6. Scrubbing Bubbles (a brand owned by S.C Johnson) has historically used regression analyses to forecast sales of new products in the US. They have found that sales volume ( in millions of dollars) is a function of product effectiveness (PE) on a scale of 0 - 100 as rated by a test panel, advertising expenditures (AD) in millions of dollars, number of stores (supermarkets and drug stores) in which the product is available nationally in thousands of stores (S). Their regression analyses conducted based on previous product launches has produced the following regression equation (R2 = .85, regression coefficients are unstandardized):

Sales ($mm) = 10 + .62*PE + 1.23*AD ($mm) + 1.34*S (000s)

If Scrubbing Bubbles launches a new tile cleaner that was rated a 94 on product effectiveness, gets the product into 12,000 stores and supports it with an $8M ad campaign, how much sales revenue will they expect?

What is the expected impact on sales of selling the product in one additional store?

CVS ends up deciding not to stock their new product in their stores which means that the product will only be sold in approximately 11,000 stores nationwide. How many advertising dollars would Scrubbing Bubbles need to spend to maintain the initial forecasted level of sales?

Imagine Scrubbing Bubbles was deciding between two new product concepts that are ready for commercialization. The first product has been rated an 87 by the consumer panel and can be stocked in 9,000 stores. The second was rated a 91 by the consumer panel but can only be stocked in approximately 7,500 stores. The advertising budget has not been finalized and approved yet but would be the same for either product launch. Which product concept would be forecasted as the bigger seller?

7. A new transportation system is introduced in the US in 2050 connecting all the major urban cities. For example, it would transport you from Washington DC to Los Angeles in 3 hours. It is believed that (in 2050) the 400 million population in US urban centers constitutes the total potential market for this invention.

7.1. By the end of the first year, there are 15 million first-time adopters. What is the coefficient of innovation (p), assuming that the process of diffusion follows the pattern of a Bass model?

7.2. In the second year, ridership in the new transportation system grew by 100% to a total of 30 million riders across both years (15M new adopters in year 2). What is the coefficient of imitation (q)?

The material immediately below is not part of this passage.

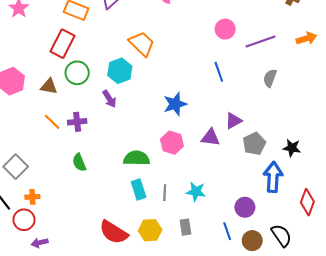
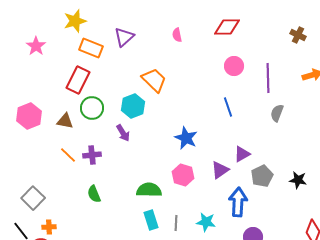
purple line: (261, 42) -> (268, 78), turned -72
blue star: (175, 104) -> (186, 138), turned -30
purple triangle: (211, 137) -> (220, 170), turned -42
blue arrow: (273, 177) -> (238, 202), moved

7.3. Using the p and q coefficients calculated in 7.1 and 7.2, in which year will the cumulative number of adopters cross a quarter of the potential market (i.e. 100 million riders; feel free to use excel to solve this problem)? Attach a copy of your excel calculations.

7.4. Instead of the estimates found for p and q above (7.1 and 7.2 do not apply here), suppose we now assume that the diffusion pattern for this transportation system will be similar to that of the average durable goods innovation, with p=.003 and q=.360, what will be the number of new adopters in the first year?

7.5. What will be the number of new adopters in the second year (under the assumptions of question 7.4)?